Hip-hop beatsmiths are musicians of the highest order in the Black community. When the U.S. government cut music programs from inner-city public schools in the 1980s, these would-be instrumentalists and composers found ways to create new music and pay homage to the musicians who came before them. They discovered a tool of empowerment – the sampler – that allowed them to re-make their world, a world that was cold, cruel and unforgiving, into something newer, funkier and freer, a world totally under their control. Dilla is the ultimate conductor of the radio dial, a snake charmer of the canon of western music, putting bounce to a brave new world; a magician of the finest order.

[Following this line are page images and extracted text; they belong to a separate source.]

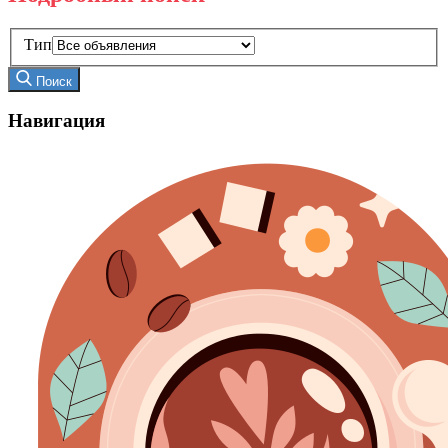
Тип
Поиск
Навигация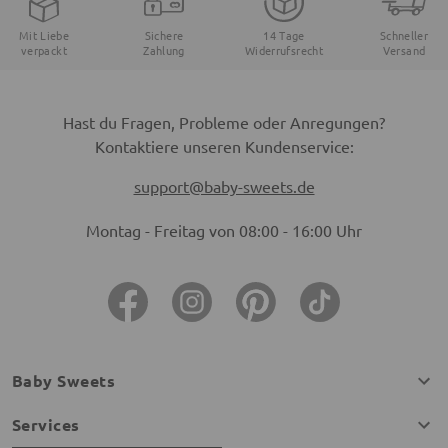
Mit Liebe
Sichere
14 Tage
Schneller
verpackt
Zahlung
Widerrufsrecht
Versand
Hast du Fragen, Probleme oder Anregungen?
Kontaktiere unseren Kundenservice:
support@baby-sweets.de
Montag - Freitag von 08:00 - 16:00 Uhr
Baby Sweets
Services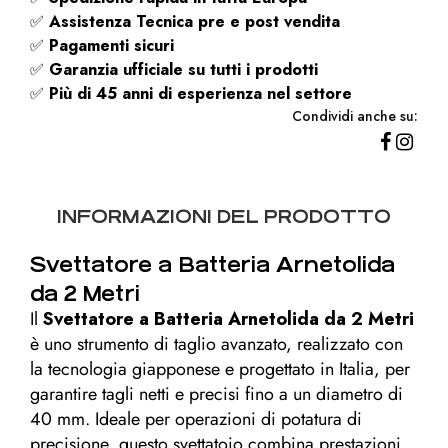
✅
Assistenza Tecnica pre e post vendita
✅
Pagamenti sicuri
✅
Garanzia ufficiale su tutti i prodotti
✅
Più di 45 anni di esperienza nel settore
Condividi anche su:
INFORMAZIONI DEL PRODOTTO
Svettatore a Batteria Arnetolida
da 2 Metri
Il
Svettatore a Batteria Arnetolida da 2 Metri
è uno strumento di taglio avanzato, realizzato con
la tecnologia giapponese e progettato in Italia, per
garantire tagli netti e precisi fino a un diametro di
40 mm. Ideale per operazioni di potatura di
precisione, questo svettatoio combina prestazioni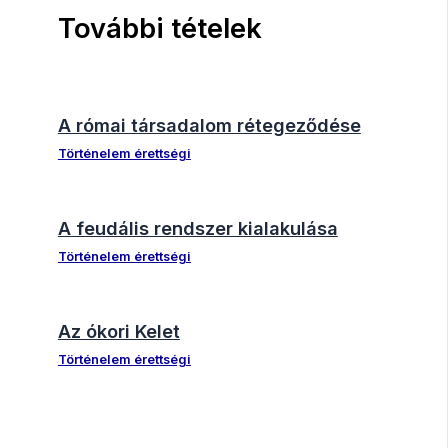
További tételek
A római társadalom rétegeződése
Történelem érettségi
A feudális rendszer kialakulása
Történelem érettségi
Az ókori Kelet
Történelem érettségi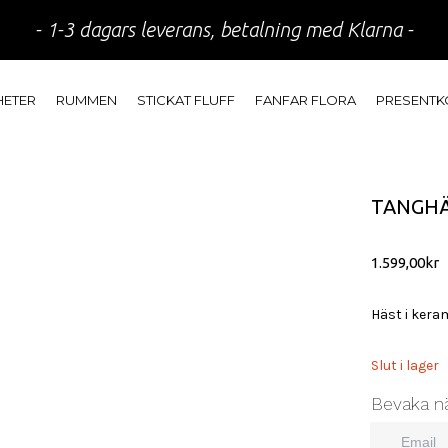
- 1-3 dagars leverans, betalning med Klarna -
HETER
RUMMEN
STICKAT FLUFF
FANFAR FLORA
PRESENTK
TANGHÄ
1.599,00
kr
Häst i kera
Slut i lager
Bevaka nä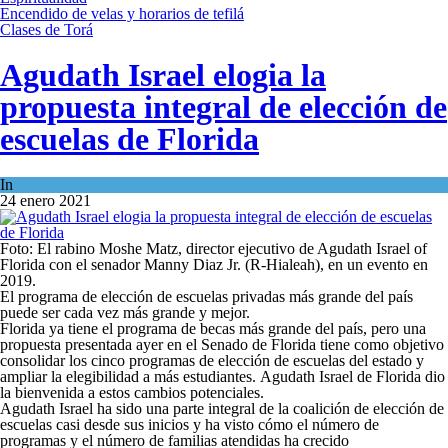
Encendido de velas y horarios de tefilá
Clases de Torá
Agudath Israel elogia la
propuesta integral de elección de
escuelas de Florida
In
Actualidad comunitaria
24 enero 2021
Foto: El rabino Moshe Matz, director ejecutivo de Agudath Israel of
Florida con el senador Manny Diaz Jr. (R-Hialeah), en un evento en
2019.
El programa de elección de escuelas privadas más grande del país
puede ser cada vez más grande y mejor.
Florida ya tiene el programa de becas más grande del país, pero una
propuesta presentada ayer en el Senado de Florida tiene como objetivo
consolidar los cinco programas de elección de escuelas del estado y
ampliar la elegibilidad a más estudiantes. Agudath Israel de Florida dio
la bienvenida a estos cambios potenciales.
Agudath Israel ha sido una parte integral de la coalición de elección de
escuelas casi desde sus inicios y ha visto cómo el número de
programas y el número de familias atendidas ha crecido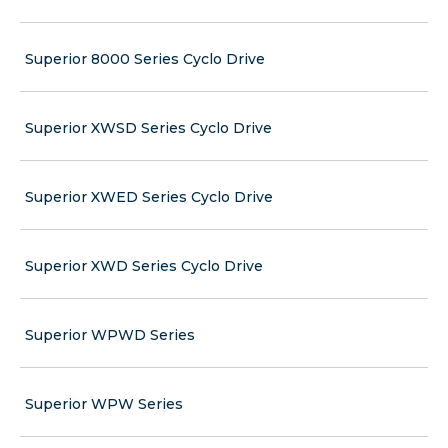
Superior 8000 Series Cyclo Drive
Superior XWSD Series Cyclo Drive
Superior XWED Series Cyclo Drive
Superior XWD Series Cyclo Drive
Superior WPWD Series
Superior WPW Series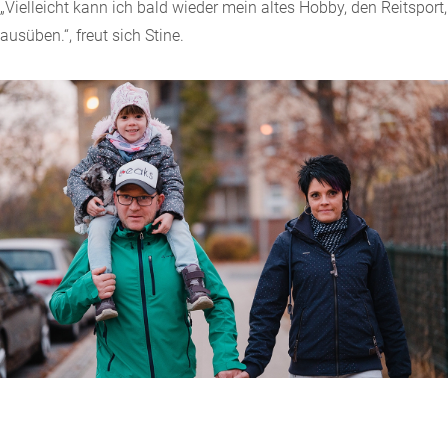
„Vielleicht kann ich bald wieder mein altes Hobby, den Reitsport,
ausüben.“, freut sich Stine.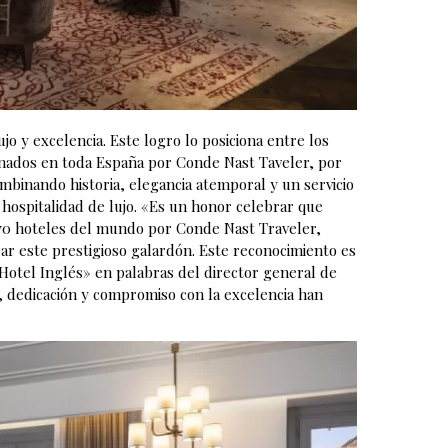
o y excelencia. Este logro lo posiciona entre los
onados en toda España por Conde Nast Taveler, por
mbinando historia, elegancia atemporal y un servicio
hospitalidad de lujo. «Es un honor celebrar que
 70 hoteles del mundo por Conde Nast Traveler,
ar este prestigioso galardón. Este reconocimiento es
n Hotel Inglés» en palabras del director general de
, dedicación y compromiso con la excelencia han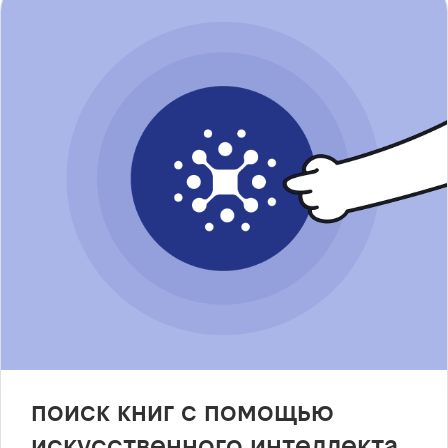
поиск книг с помощью
искусственного интеллекта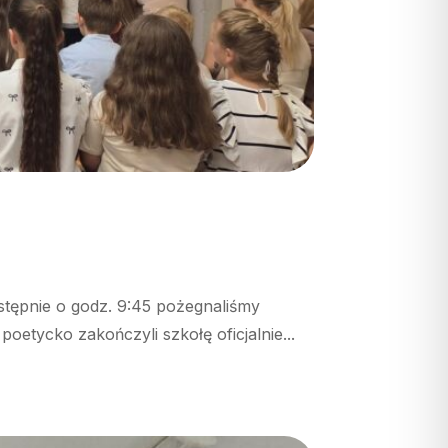
stępnie o godz. 9:45 pożegnaliśmy
etycko zakończyli szkołę oficjalnie...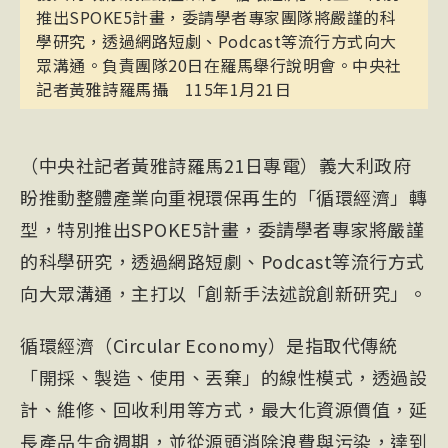
推出SPOKE5計畫，委請學者專家團隊將嚴謹的科
學研究，透過網路短劇、Podcast等流行方式向大
眾溝通。負責團隊20日在羅馬舉行說明會。中央社
記者黃雅詩羅馬攝 115年1月21日
（中央社記者黃雅詩羅馬21日專電）義大利政府
盼推動整體產業向重視環保再生的「循環經濟」轉
型，特別推出SPOKE5計畫，委請學者專家將嚴謹
的科學研究，透過網路短劇、Podcast等流行方式
向大眾溝通，主打以「創新手法述說創新研究」。
循環經濟（Circular Economy）是指取代傳統
「開採、製造、使用、丟棄」的線性模式，透過設
計、維修、回收利用等方式，最大化資源價值，延
長產品生命週期，並從源頭消除浪費與污染，達到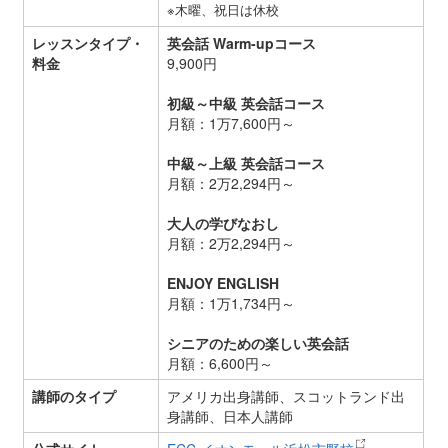
※木曜、祝日は休校
レッスンタイプ・
英会話 Warm-upコース
料金
9,900円
初級～中級 英会話コース
月額：1万7,600円～
中級～上級 英会話コース
月額：2万2,294円～
大人の学びなおし
月額：2万2,294円～
ENJOY ENGLISH
月額：1万1,734円～
シニアのための楽しい英会話
月額：6,600円～
講師のタイプ
アメリカ出身講師、スコットランド出
身講師、日本人講師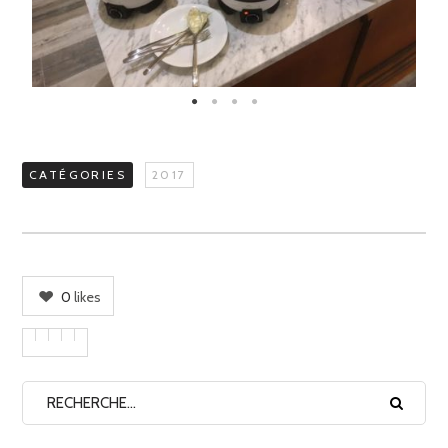
CATÉGORIES
2017
0
likes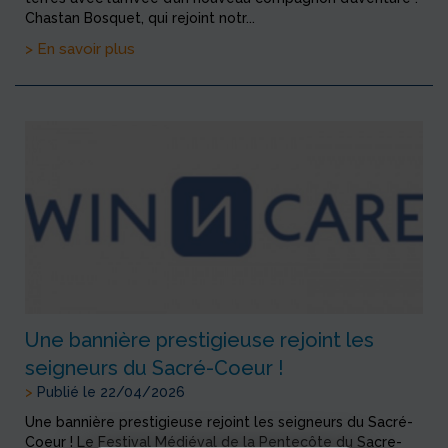
Chastan Bosquet, qui rejoint notr...
> En savoir plus
Une bannière prestigieuse rejoint les
seigneurs du Sacré-Coeur !
>
Publié le 22/04/2026
Une bannière prestigieuse rejoint les seigneurs du Sacré-
Coeur ! Le Festival Médiéval de la Pentecôte du Sacre-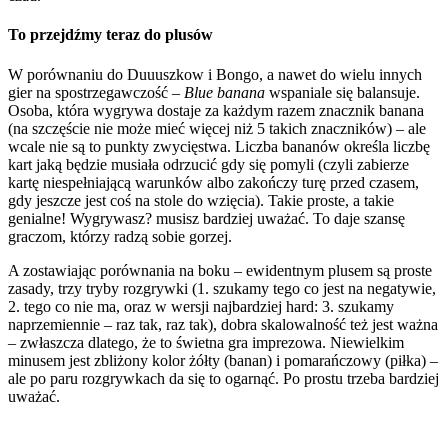
To przejdźmy teraz do plusów
W porównaniu do Duuuszkow i Bongo, a nawet do wielu innych
gier na spostrzegawczość –
Blue banana
wspaniale się balansuje.
Osoba, która wygrywa dostaje za każdym razem znacznik banana
(na szczęście nie może mieć więcej niż 5 takich znaczników) – ale
wcale nie są to punkty zwycięstwa. Liczba bananów określa liczbę
kart jaką będzie musiała odrzucić gdy się pomyli (czyli zabierze
kartę niespełniającą warunków albo zakończy turę przed czasem,
gdy jeszcze jest coś na stole do wzięcia). Takie proste, a takie
genialne! Wygrywasz? musisz bardziej uważać. To daje szansę
graczom, którzy radzą sobie gorzej.
A zostawiając porównania na boku – ewidentnym plusem są proste
zasady, trzy tryby rozgrywki (1. szukamy tego co jest na negatywie,
2. tego co nie ma, oraz w wersji najbardziej hard: 3. szukamy
naprzemiennie – raz tak, raz tak), dobra skalowalność też jest ważna
– zwłaszcza dlatego, że to świetna gra imprezowa. Niewielkim
minusem jest zbliżony kolor żółty (banan) i pomarańczowy (piłka) –
ale po paru rozgrywkach da się to ogarnąć. Po prostu trzeba bardziej
uważać.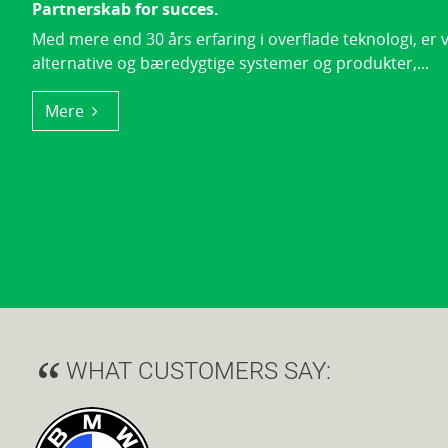
Partnerskab for succes.
Med mere end 30 års erfaring i overflade teknologi, er vi
alternative og bæredygtige systemer og produkter,...
Mere
WHAT CUSTOMERS SAY: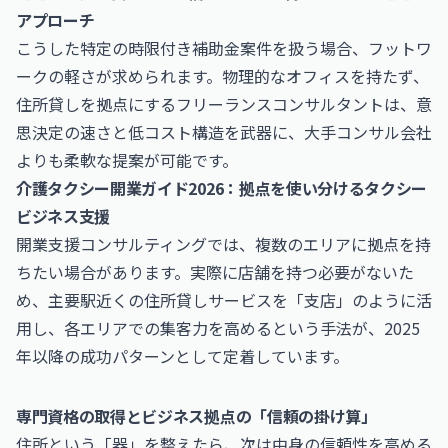
アプローチ
こうした特定の時限付き補助金案件を扱う場合、フットワ
ークの軽さが求められます。物理的なオフィスを持たず、
住所貸しを拠点にするフリーランスコンサルタントは、意
思決定の速さと低コスト構造を武器に、大手コンサル会社
よりも柔軟な提案が可能です。
介護タクシー開業ガイド2026：拠点を使い分けるタクシー
ビジネス支援
開業支援コンサルティングでは、複数のエリアに拠点を持
ちたい場合があります。実際に店舗を持つ必要がないた
め、主要駅近くの住所貸しサービスを「支店」のように活
用し、各エリアでの集客力を高めるという手法が、2025
年以降の成功パターンとして定着しています。
専門資格の取得とビジネス拠点の「信頼の掛け算」
住所という「器」を整えたら、次は中身の信頼性を高める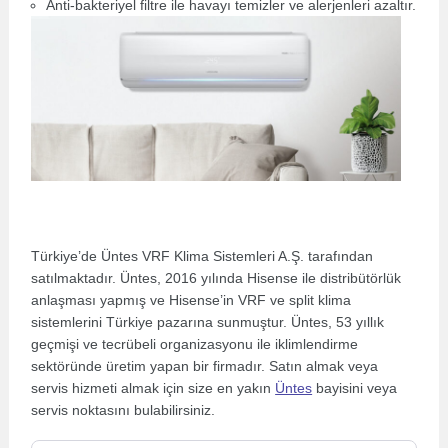
Anti-bakteriyel filtre ile havayı temizler ve alerjenleri azaltır.
Türkiye’de Üntes VRF Klima Sistemleri A.Ş. tarafından
satılmaktadır. Üntes, 2016 yılında Hisense ile distribütörlük
anlaşması yapmış ve Hisense’in VRF ve split klima
sistemlerini Türkiye pazarına sunmuştur. Üntes, 53 yıllık
geçmişi ve tecrübeli organizasyonu ile iklimlendirme
sektöründe üretim yapan bir firmadır. Satın almak veya
servis hizmeti almak için size en yakın
Üntes
bayisini veya
servis noktasını bulabilirsiniz.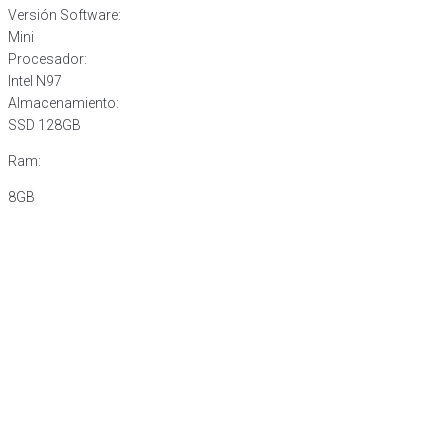
Versión Software:
Mini
Procesador:
Intel N97
Almacenamiento:
SSD 128GB
Ram:
8GB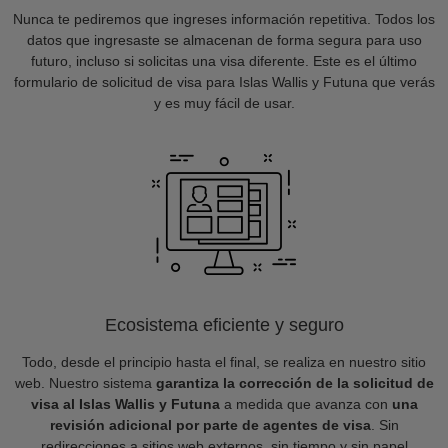
Nunca te pediremos que ingreses información repetitiva. Todos los
datos que ingresaste se almacenan de forma segura para uso
futuro, incluso si solicitas una visa diferente. Este es el último
formulario de solicitud de visa para Islas Wallis y Futuna que verás
y es muy fácil de usar.
Ecosistema eficiente y seguro
Todo, desde el principio hasta el final, se realiza en nuestro sitio
web. Nuestro sistema
garantiza la corrección de la solicitud de
visa al Islas Wallis y Futuna
a medida que avanza con
una
revisión adicional por parte de agentes de visa
. Sin
redirecciones a sitios web externos, sin tiempo y sin papel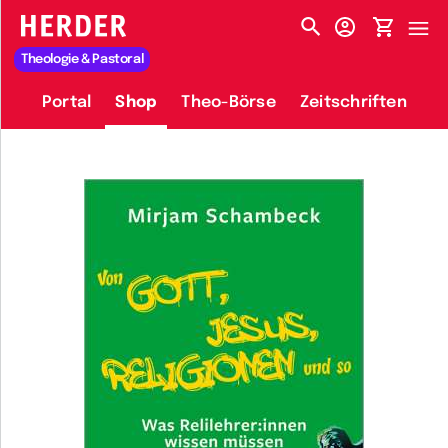
HERDER-MENÜ
Theologie & Pastoral
Portal
Shop
Theo-Börse
Zeitschriften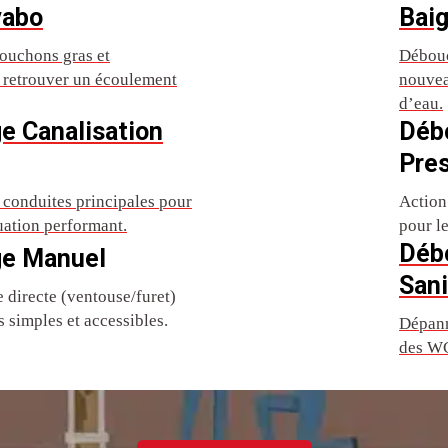
vabo
Baig
ouchons gras et
Débouc
r retrouver un écoulement
nouvea
d’eau.
e Canalisation
Déb
Pre
conduites principales pour
Action
uation performant.
pour l
Déb
e Manuel
Sani
directe (ventouse/furet)
 simples et accessibles.
Dépann
des WC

Ruff Draft succeeds in tearing Dilla away from his past and catapulting him into the future. Immediately following this release, Dilla would cut Champion Sound with Madlib and further define his sound. He took up residence at Stones Throw Records and produced his outstanding Donuts – an opus as long as Ruff Draft is short. It’s maddening that we will never know what the “final draft” would sound like – Dilla died from complications of lupus in February 2006. There isn’t enough hip-hop like this: fiercely innovative, blissfully spontaneous and irrepressibly funky. Ruff Draft is a thrilling peek into a brilliant mind. There truly is “Nothing Like This”… . Dilla R.I.P.